2016年に当時の史上最年少だった12歳でグランプリとなった吉柳咲良は、翌年からミュージカル『ピーターパン』で主演。榊原や高畑充希らを継いだ10代目。近年はアニメ映画『天気の子』や『かがみの孤城』で声優、ドラマ『未来への10カウント』、『星降る夜に』に出演など頭角を現している。
2018年までは毎年開催され、基本的に書類審査、地方予選、決選大会という流れ。決選大会は公開でテレビ中継もされていた。しかし、2018年には選考を完全非公開とした。
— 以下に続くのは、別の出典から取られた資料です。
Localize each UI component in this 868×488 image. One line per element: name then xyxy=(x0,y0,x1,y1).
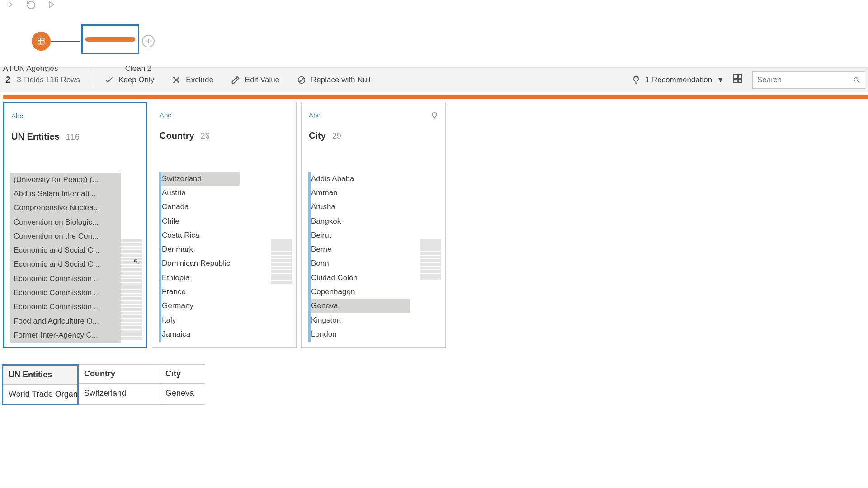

入賞できるかわからないファイナリストの段階で名前などがオープンになると、良くも悪くもネットで拡散されやすくなり、「知人に知られたくない」など不都合なケースが増えてきたことが大きな理由だった。乃木坂46ら坂道グループのオーディションのSHOWROOM個人配信で、顔出しをしなくてもOKとしたのも同じ流れだ。
2019年には初めて開催を見送った。2020年は昔ながらの書類に写真を貼った応募をなくし、ウェブ受付に一本化。コロナ禍で3次審査までオンラインで実施したのち、決選大会を開いた。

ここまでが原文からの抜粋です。